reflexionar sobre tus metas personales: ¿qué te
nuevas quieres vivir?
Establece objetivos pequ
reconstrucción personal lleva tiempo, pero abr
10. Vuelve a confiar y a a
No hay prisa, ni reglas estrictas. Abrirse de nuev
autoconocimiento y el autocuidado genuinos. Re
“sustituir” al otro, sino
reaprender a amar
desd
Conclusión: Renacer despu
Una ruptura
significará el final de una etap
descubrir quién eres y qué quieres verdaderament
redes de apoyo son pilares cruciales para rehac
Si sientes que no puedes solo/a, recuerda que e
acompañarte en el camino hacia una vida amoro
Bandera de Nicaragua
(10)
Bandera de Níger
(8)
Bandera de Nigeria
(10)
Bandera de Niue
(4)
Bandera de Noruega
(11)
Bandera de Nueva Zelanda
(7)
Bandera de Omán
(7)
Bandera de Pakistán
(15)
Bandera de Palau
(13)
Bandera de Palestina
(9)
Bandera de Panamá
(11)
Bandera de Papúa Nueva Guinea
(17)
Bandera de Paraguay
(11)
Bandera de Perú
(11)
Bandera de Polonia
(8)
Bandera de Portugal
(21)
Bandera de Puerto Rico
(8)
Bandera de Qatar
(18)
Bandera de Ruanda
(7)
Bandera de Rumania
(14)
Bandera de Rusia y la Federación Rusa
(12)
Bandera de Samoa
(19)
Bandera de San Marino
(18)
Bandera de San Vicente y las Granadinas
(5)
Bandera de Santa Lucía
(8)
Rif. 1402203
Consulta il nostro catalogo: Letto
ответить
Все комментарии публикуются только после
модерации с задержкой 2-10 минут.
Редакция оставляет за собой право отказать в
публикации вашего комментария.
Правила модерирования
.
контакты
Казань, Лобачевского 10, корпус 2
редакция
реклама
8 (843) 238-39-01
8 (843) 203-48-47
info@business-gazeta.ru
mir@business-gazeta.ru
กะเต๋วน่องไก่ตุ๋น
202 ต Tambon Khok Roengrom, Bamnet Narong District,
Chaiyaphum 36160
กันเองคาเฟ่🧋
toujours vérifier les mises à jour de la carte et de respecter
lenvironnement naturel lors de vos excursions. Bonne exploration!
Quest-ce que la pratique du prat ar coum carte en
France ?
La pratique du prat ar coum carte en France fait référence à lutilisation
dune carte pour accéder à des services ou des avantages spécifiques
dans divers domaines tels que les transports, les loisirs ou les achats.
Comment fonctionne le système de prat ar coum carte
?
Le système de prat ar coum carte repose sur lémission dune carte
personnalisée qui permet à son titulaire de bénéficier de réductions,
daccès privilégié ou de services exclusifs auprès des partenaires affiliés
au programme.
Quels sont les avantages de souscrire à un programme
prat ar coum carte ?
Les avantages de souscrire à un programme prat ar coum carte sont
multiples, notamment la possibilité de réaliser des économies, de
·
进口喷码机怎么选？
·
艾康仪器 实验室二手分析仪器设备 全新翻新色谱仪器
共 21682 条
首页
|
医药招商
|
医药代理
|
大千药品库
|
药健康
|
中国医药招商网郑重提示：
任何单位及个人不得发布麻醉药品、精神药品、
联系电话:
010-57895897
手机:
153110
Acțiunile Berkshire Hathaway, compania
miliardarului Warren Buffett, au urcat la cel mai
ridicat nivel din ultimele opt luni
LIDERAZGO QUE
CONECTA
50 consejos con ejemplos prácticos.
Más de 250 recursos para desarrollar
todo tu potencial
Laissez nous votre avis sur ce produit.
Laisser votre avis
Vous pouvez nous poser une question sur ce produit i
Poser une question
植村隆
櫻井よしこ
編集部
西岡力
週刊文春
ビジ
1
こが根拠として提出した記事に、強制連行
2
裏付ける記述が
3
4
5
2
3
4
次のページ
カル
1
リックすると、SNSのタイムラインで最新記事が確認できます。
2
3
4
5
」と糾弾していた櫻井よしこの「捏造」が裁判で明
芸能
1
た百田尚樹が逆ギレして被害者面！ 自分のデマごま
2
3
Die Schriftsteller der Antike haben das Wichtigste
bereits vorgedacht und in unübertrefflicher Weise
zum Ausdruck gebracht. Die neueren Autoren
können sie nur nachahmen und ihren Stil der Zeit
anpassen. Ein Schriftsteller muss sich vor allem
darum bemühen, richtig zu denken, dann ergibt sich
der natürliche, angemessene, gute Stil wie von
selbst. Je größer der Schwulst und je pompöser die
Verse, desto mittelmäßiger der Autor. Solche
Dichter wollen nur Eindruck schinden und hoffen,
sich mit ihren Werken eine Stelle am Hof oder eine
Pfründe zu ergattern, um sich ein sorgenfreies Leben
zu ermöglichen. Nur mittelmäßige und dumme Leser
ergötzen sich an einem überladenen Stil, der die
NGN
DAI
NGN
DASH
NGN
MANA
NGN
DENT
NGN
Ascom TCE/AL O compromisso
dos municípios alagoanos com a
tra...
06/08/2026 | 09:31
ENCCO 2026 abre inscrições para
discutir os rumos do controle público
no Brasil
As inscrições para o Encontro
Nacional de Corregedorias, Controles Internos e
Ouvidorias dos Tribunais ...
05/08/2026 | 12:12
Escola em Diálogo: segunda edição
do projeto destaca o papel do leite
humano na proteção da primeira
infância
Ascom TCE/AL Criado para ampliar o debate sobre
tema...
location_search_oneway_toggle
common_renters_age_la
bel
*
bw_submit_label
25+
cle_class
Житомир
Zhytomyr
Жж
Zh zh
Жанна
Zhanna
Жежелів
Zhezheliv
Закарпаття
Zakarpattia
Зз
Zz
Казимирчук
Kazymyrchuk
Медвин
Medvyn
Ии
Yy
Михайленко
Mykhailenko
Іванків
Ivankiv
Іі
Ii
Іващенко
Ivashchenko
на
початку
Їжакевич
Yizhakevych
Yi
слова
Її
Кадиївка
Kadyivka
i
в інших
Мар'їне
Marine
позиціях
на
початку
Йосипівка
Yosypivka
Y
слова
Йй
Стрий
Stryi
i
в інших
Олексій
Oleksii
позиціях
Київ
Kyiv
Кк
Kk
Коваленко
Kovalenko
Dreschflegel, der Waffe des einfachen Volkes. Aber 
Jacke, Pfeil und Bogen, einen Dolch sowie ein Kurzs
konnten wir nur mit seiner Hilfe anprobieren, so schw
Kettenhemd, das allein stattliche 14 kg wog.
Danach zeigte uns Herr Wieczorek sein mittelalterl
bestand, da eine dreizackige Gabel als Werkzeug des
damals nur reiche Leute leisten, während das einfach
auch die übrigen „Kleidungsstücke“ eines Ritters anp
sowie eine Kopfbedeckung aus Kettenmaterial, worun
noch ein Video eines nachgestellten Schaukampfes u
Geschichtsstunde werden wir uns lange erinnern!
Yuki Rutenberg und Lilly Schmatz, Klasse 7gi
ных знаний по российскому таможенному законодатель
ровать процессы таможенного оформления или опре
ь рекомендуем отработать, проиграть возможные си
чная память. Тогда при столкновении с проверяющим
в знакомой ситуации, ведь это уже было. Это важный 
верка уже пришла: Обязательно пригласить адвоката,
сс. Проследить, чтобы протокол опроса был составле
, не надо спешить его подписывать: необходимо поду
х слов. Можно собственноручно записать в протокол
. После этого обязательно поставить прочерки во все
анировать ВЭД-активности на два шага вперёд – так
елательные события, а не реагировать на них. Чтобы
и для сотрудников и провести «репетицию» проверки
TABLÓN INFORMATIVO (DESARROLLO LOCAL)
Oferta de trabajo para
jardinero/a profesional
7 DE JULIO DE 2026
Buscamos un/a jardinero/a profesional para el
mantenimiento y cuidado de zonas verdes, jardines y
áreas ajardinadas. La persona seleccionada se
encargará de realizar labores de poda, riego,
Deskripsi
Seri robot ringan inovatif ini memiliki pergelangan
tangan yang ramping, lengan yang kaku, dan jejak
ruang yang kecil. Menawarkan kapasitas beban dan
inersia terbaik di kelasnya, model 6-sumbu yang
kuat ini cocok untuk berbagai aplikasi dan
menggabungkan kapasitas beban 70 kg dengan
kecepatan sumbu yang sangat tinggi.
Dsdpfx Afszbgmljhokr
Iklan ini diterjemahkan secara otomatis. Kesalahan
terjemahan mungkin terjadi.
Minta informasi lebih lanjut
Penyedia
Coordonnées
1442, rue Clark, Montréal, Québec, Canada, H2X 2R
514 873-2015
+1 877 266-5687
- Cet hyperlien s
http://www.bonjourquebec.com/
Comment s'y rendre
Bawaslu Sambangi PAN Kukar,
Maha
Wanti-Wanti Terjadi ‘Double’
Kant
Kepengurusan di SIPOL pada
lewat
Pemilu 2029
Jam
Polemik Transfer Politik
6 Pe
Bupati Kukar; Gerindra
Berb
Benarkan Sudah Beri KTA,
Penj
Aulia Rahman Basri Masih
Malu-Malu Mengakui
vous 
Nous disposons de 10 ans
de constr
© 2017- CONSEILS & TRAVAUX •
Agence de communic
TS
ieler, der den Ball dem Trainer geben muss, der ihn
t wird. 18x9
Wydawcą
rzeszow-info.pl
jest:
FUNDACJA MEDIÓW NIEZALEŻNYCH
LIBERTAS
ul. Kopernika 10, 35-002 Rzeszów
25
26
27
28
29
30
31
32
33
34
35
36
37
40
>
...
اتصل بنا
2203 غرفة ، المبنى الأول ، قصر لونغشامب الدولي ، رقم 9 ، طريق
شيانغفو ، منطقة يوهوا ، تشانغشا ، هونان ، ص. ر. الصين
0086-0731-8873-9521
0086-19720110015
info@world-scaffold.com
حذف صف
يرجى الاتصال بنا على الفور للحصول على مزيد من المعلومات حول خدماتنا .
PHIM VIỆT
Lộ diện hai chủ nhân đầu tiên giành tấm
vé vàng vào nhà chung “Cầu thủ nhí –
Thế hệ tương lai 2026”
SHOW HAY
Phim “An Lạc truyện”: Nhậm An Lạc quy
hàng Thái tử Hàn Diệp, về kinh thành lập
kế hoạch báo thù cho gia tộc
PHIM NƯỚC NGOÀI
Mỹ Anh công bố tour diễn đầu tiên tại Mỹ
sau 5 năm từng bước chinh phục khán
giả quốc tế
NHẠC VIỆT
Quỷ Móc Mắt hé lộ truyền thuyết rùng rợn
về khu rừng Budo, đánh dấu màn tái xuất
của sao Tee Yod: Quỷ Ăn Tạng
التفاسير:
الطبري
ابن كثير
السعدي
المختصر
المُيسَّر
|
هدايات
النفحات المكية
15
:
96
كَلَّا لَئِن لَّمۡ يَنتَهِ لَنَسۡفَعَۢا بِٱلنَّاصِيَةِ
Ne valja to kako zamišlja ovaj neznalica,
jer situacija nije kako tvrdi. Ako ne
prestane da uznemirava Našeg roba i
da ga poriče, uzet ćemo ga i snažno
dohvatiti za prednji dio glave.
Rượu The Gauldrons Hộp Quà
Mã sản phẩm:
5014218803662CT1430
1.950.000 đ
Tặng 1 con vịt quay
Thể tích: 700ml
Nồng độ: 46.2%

**What is required**
From the line holding "подписывать: необходимо поду" to the line holding "Oferta de trabajo para", inclusive, restate each line above exactly as written.

**Solution to this exercise**
, не надо спешить его подписывать: необходимо поду
х слов. Можно собственноручно записать в протокол
. После этого обязательно поставить прочерки во все
анировать ВЭД-активности на два шага вперёд – так
елательные события, а не реагировать на них. Чтобы
и для сотрудников и провести «репетицию» проверки
TABLÓN INFORMATIVO (DESARROLLO LOCAL)
Oferta de trabajo para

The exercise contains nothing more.